Stored data entries >>

== Segment start ==

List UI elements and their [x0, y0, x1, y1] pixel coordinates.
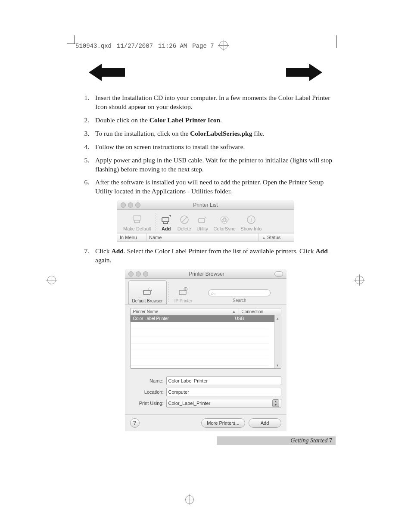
next-arrow-icon[interactable]	[280, 62, 328, 83]
printer-list-window: Printer List Make Default Add	[117, 200, 294, 242]
printer-plus-icon	[160, 214, 172, 225]
location-label: Location:	[130, 389, 166, 395]
svg-rect-3	[134, 220, 140, 223]
step-4: 4.Follow the on screen instructions to i…	[75, 143, 336, 152]
svg-marker-1	[286, 64, 322, 81]
footer-page-number: 7	[329, 437, 332, 444]
slug-date: 11/27/2007	[117, 43, 153, 50]
print-using-select[interactable]: Color_Label_Printer ▴▾	[166, 399, 281, 408]
add-button[interactable]: Add	[249, 418, 281, 428]
minimize-icon[interactable]	[128, 202, 133, 208]
wrench-icon	[196, 214, 209, 225]
toolbar-toggle-icon[interactable]	[274, 271, 283, 277]
scrollbar[interactable]: ▴ ▾	[274, 315, 281, 368]
make-default-button[interactable]: Make Default	[121, 212, 154, 233]
printer-icon	[131, 214, 143, 225]
close-icon[interactable]	[128, 271, 134, 277]
titlebar: Printer List	[117, 200, 294, 210]
svg-text:i: i	[250, 217, 252, 223]
close-icon[interactable]	[121, 202, 126, 208]
titlebar: Printer Browser	[125, 269, 286, 279]
show-info-button[interactable]: i Show Info	[238, 212, 264, 233]
search-label: Search	[233, 298, 246, 303]
printer-globe-icon	[177, 286, 189, 297]
chevron-updown-icon: ▴▾	[272, 399, 279, 407]
browser-footer: ? More Printers... Add	[125, 414, 286, 431]
slug-line: 510943.qxd 11/27/2007 11:26 AM Page 7	[75, 41, 336, 51]
registration-mark	[355, 276, 364, 284]
search-input[interactable]: ⌕▾	[208, 289, 271, 296]
delete-button[interactable]: Delete	[175, 212, 194, 233]
registration-mark	[47, 276, 56, 284]
window-title: Printer List	[155, 202, 256, 208]
window-title: Printer Browser	[163, 271, 251, 277]
info-icon: i	[245, 214, 257, 225]
print-using-label: Print Using:	[130, 401, 166, 406]
registration-mark	[185, 495, 194, 504]
zoom-icon[interactable]	[135, 202, 140, 208]
instructions-list-2: 7. Click Add. Select the Color Label Pri…	[75, 247, 336, 265]
empty-rows	[131, 322, 268, 368]
scroll-down-icon[interactable]: ▾	[275, 362, 281, 368]
col-connection[interactable]: Connection	[239, 308, 281, 315]
colorsync-button[interactable]: ColorSync	[211, 212, 238, 233]
footer-section: Getting Started	[291, 437, 328, 444]
slug-time: 11:26 AM	[158, 43, 187, 50]
printer-list-panel: Printer Name ▲ Connection Color Label Pr…	[130, 308, 281, 369]
name-field[interactable]: Color Label Printer	[166, 376, 281, 385]
step-1: 1.Insert the Installation CD into your c…	[75, 93, 336, 112]
svg-marker-0	[89, 64, 125, 81]
toolbar: Make Default Add Delete Utility	[117, 210, 294, 233]
registration-mark	[219, 41, 228, 51]
step-3: 3.To run the installation, click on the …	[75, 129, 336, 138]
scroll-up-icon[interactable]: ▴	[275, 315, 281, 321]
name-label: Name:	[130, 378, 166, 383]
tab-ip-printer[interactable]: IP Printer	[171, 280, 196, 305]
crop-mark	[336, 35, 337, 48]
help-button[interactable]: ?	[130, 418, 140, 428]
svg-rect-14	[143, 290, 150, 295]
tab-default-browser[interactable]: Default Browser	[128, 280, 167, 305]
svg-line-16	[151, 290, 152, 291]
zoom-icon[interactable]	[143, 271, 148, 277]
svg-rect-17	[179, 290, 186, 295]
step-2: 2.Double click on the Color Label Printe…	[75, 116, 336, 125]
document-page: 510943.qxd 11/27/2007 11:26 AM Page 7 1.…	[0, 0, 411, 532]
printer-browser-window: Printer Browser Default Browser IP Print…	[125, 269, 286, 431]
col-status[interactable]: ▲ Status	[258, 233, 294, 241]
step-7: 7. Click Add. Select the Color Label Pri…	[75, 247, 336, 265]
svg-line-7	[182, 217, 187, 222]
colorsync-icon	[218, 214, 230, 225]
col-name[interactable]: Name	[146, 233, 258, 241]
instructions-list: 1.Insert the Installation CD into your c…	[75, 93, 336, 196]
prev-arrow-icon[interactable]	[83, 62, 131, 83]
svg-rect-2	[133, 216, 141, 220]
col-in-menu[interactable]: In Menu	[117, 233, 146, 241]
minimize-icon[interactable]	[136, 271, 141, 277]
svg-point-11	[222, 218, 227, 224]
nav-arrows	[83, 62, 328, 83]
browser-body: Printer Name ▲ Connection Color Label Pr…	[125, 305, 286, 414]
utility-button[interactable]: Utility	[194, 212, 211, 233]
toolbar: Default Browser IP Printer ⌕▾ Search	[125, 279, 286, 305]
step-5: 5.Apply power and plug in the USB cable.…	[75, 156, 336, 174]
location-field[interactable]: Computer	[166, 388, 281, 396]
search-icon: ⌕▾	[211, 291, 216, 296]
page-footer: Getting Started 7	[217, 436, 336, 445]
slug-page: Page 7	[192, 43, 214, 50]
column-headers: In Menu Name ▲ Status	[117, 233, 294, 242]
svg-rect-8	[199, 218, 205, 223]
crop-mark	[67, 43, 75, 44]
printer-form: Name: Color Label Printer Location: Comp…	[130, 376, 281, 408]
slug-file: 510943.qxd	[75, 43, 112, 50]
more-printers-button[interactable]: More Printers...	[201, 418, 245, 428]
crop-mark	[74, 35, 75, 44]
printer-search-icon	[141, 286, 153, 297]
col-printer-name[interactable]: Printer Name ▲	[131, 308, 239, 315]
svg-rect-5	[163, 222, 168, 224]
step-6: 6.After the software is installed you wi…	[75, 178, 336, 196]
list-item[interactable]: Color Label Printer USB	[131, 315, 274, 322]
no-entry-icon	[178, 214, 190, 225]
add-button[interactable]: Add	[158, 212, 175, 233]
svg-rect-4	[162, 218, 169, 222]
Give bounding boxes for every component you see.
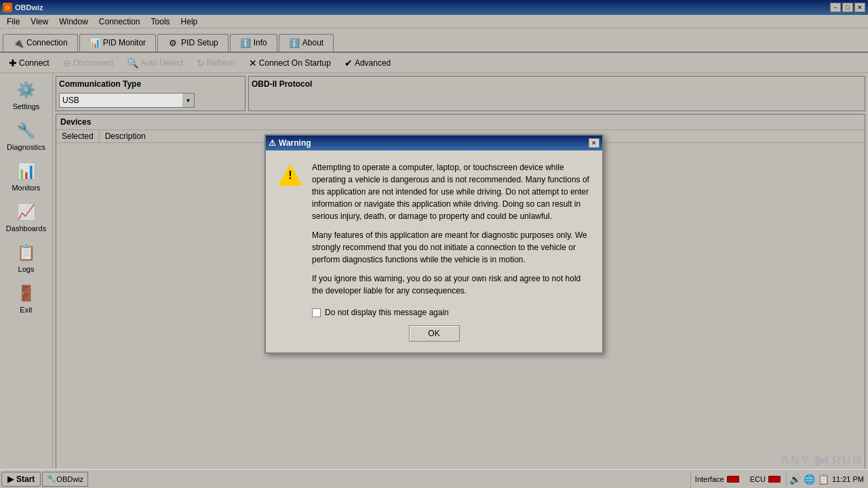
- warning-triangle-icon: [278, 164, 302, 186]
- dialog-titlebar: ⚠ Warning ✕: [266, 136, 602, 150]
- dialog-buttons: OK: [277, 325, 591, 342]
- dialog-checkbox-row: Do not display this message again: [277, 308, 591, 317]
- dialog-para2: Many features of this application are me…: [312, 229, 591, 266]
- dialog-body: Attempting to operate a computer, laptop…: [277, 161, 591, 297]
- dialog-overlay: ⚠ Warning ✕ Attempting to operate a comp…: [0, 0, 868, 488]
- dialog-title-text: Warning: [279, 138, 311, 148]
- dialog-content: Attempting to operate a computer, laptop…: [266, 150, 602, 352]
- dialog-title-icon: ⚠: [269, 138, 276, 148]
- no-display-checkbox[interactable]: [312, 308, 321, 317]
- dialog-text: Attempting to operate a computer, laptop…: [312, 161, 591, 297]
- no-display-label: Do not display this message again: [325, 308, 449, 317]
- warning-icon-area: [277, 161, 304, 188]
- dialog-close-button[interactable]: ✕: [589, 138, 599, 148]
- dialog-para1: Attempting to operate a computer, laptop…: [312, 161, 591, 222]
- warning-dialog: ⚠ Warning ✕ Attempting to operate a comp…: [264, 134, 604, 354]
- dialog-para3: If you ignore this warning, you do so at…: [312, 272, 591, 297]
- ok-button[interactable]: OK: [409, 325, 460, 342]
- dialog-title-area: ⚠ Warning: [269, 138, 311, 148]
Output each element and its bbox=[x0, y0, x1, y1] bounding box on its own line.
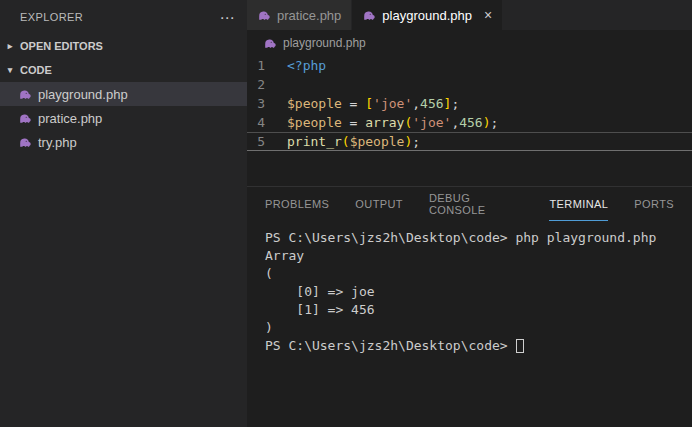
panel-tab-problems[interactable]: PROBLEMS bbox=[265, 187, 329, 221]
token-bracket: ( bbox=[342, 134, 350, 149]
php-icon bbox=[362, 8, 376, 22]
tab-label: playground.php bbox=[382, 8, 472, 23]
code-text: print_r($people); bbox=[265, 133, 420, 150]
code-line-5[interactable]: 5print_r($people); bbox=[247, 132, 692, 151]
file-list: playground.phppratice.phptry.php bbox=[0, 82, 247, 154]
code-text bbox=[265, 75, 287, 94]
breadcrumb-file: playground.php bbox=[283, 36, 366, 50]
file-name: try.php bbox=[38, 135, 77, 150]
code-line-3[interactable]: 3$people = ['joe',456]; bbox=[247, 94, 692, 113]
token-punctuation: ; bbox=[412, 134, 420, 149]
token-bracket: [ bbox=[365, 96, 373, 111]
token-punctuation: = bbox=[342, 96, 365, 111]
file-name: pratice.php bbox=[38, 111, 102, 126]
tab-label: pratice.php bbox=[277, 8, 341, 23]
token-punctuation: , bbox=[412, 96, 420, 111]
code-section-label: CODE bbox=[20, 64, 52, 76]
token-punctuation: = bbox=[342, 115, 365, 130]
more-actions-icon[interactable]: ⋯ bbox=[220, 10, 235, 25]
code-text: <?php bbox=[265, 56, 326, 75]
line-number: 2 bbox=[247, 75, 265, 94]
token-string: 'joe' bbox=[373, 96, 412, 111]
terminal-output[interactable]: PS C:\Users\jzs2h\Desktop\code> php play… bbox=[247, 221, 692, 427]
editor-area: pratice.phpplayground.php× playground.ph… bbox=[247, 0, 692, 427]
php-icon bbox=[18, 111, 32, 125]
file-item-pratice.php[interactable]: pratice.php bbox=[0, 106, 247, 130]
vscode-window: EXPLORER ⋯ ▸ OPEN EDITORS ▾ CODE playgro… bbox=[0, 0, 692, 427]
token-variable: $people bbox=[287, 115, 342, 130]
token-number: 456 bbox=[459, 115, 482, 130]
terminal-line: ( bbox=[265, 265, 692, 283]
panel-tab-ports[interactable]: PORTS bbox=[634, 187, 674, 221]
code-line-1[interactable]: 1<?php bbox=[247, 56, 692, 75]
section-code[interactable]: ▾ CODE bbox=[0, 58, 247, 82]
token-variable: $people bbox=[350, 134, 405, 149]
file-name: playground.php bbox=[38, 87, 128, 102]
token-keyword: <?php bbox=[287, 58, 326, 73]
editor-tab-bar: pratice.phpplayground.php× bbox=[247, 0, 692, 30]
terminal-line: PS C:\Users\jzs2h\Desktop\code> bbox=[265, 337, 692, 355]
code-line-4[interactable]: 4$people = array('joe',456); bbox=[247, 113, 692, 132]
line-number: 1 bbox=[247, 56, 265, 75]
explorer-header: EXPLORER ⋯ bbox=[0, 0, 247, 34]
token-bracket: ) bbox=[483, 115, 491, 130]
terminal-line: PS C:\Users\jzs2h\Desktop\code> php play… bbox=[265, 229, 692, 247]
section-open-editors[interactable]: ▸ OPEN EDITORS bbox=[0, 34, 247, 58]
php-icon bbox=[18, 87, 32, 101]
chevron-down-icon: ▾ bbox=[3, 65, 17, 75]
code-editor[interactable]: 1<?php23$people = ['joe',456];4$people =… bbox=[247, 56, 692, 186]
explorer-title: EXPLORER bbox=[20, 11, 83, 23]
tab-playground.php[interactable]: playground.php× bbox=[352, 0, 503, 30]
tab-pratice.php[interactable]: pratice.php bbox=[247, 0, 352, 30]
chevron-right-icon: ▸ bbox=[3, 41, 17, 51]
terminal-line: Array bbox=[265, 247, 692, 265]
bottom-panel: PROBLEMSOUTPUTDEBUG CONSOLETERMINALPORTS… bbox=[247, 186, 692, 427]
terminal-cursor bbox=[516, 339, 524, 353]
file-item-playground.php[interactable]: playground.php bbox=[0, 82, 247, 106]
code-text: $people = array('joe',456); bbox=[265, 113, 498, 132]
explorer-sidebar: EXPLORER ⋯ ▸ OPEN EDITORS ▾ CODE playgro… bbox=[0, 0, 247, 427]
line-number: 4 bbox=[247, 113, 265, 132]
line-number: 3 bbox=[247, 94, 265, 113]
panel-tab-debug-console[interactable]: DEBUG CONSOLE bbox=[429, 187, 524, 221]
file-item-try.php[interactable]: try.php bbox=[0, 130, 247, 154]
panel-tab-bar: PROBLEMSOUTPUTDEBUG CONSOLETERMINALPORTS bbox=[247, 187, 692, 221]
terminal-line: [1] => 456 bbox=[265, 301, 692, 319]
token-string: 'joe' bbox=[412, 115, 451, 130]
code-text: $people = ['joe',456]; bbox=[265, 94, 459, 113]
token-function: array bbox=[365, 115, 404, 130]
token-variable: $people bbox=[287, 96, 342, 111]
php-icon bbox=[18, 135, 32, 149]
token-function: print_r bbox=[287, 134, 342, 149]
line-number: 5 bbox=[247, 133, 265, 150]
token-punctuation: ; bbox=[491, 115, 499, 130]
close-icon[interactable]: × bbox=[484, 7, 492, 23]
php-icon bbox=[257, 8, 271, 22]
terminal-line: [0] => joe bbox=[265, 283, 692, 301]
php-icon bbox=[263, 36, 277, 50]
terminal-line: ) bbox=[265, 319, 692, 337]
panel-tab-output[interactable]: OUTPUT bbox=[355, 187, 403, 221]
token-punctuation: ; bbox=[451, 96, 459, 111]
breadcrumb[interactable]: playground.php bbox=[247, 30, 692, 56]
panel-tab-terminal[interactable]: TERMINAL bbox=[549, 187, 608, 221]
code-line-2[interactable]: 2 bbox=[247, 75, 692, 94]
token-number: 456 bbox=[420, 96, 443, 111]
open-editors-label: OPEN EDITORS bbox=[20, 40, 103, 52]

== Segment end ==

Exercise prompt >> Please give only the number of lines above that contain "Utility".

Written answer >> 2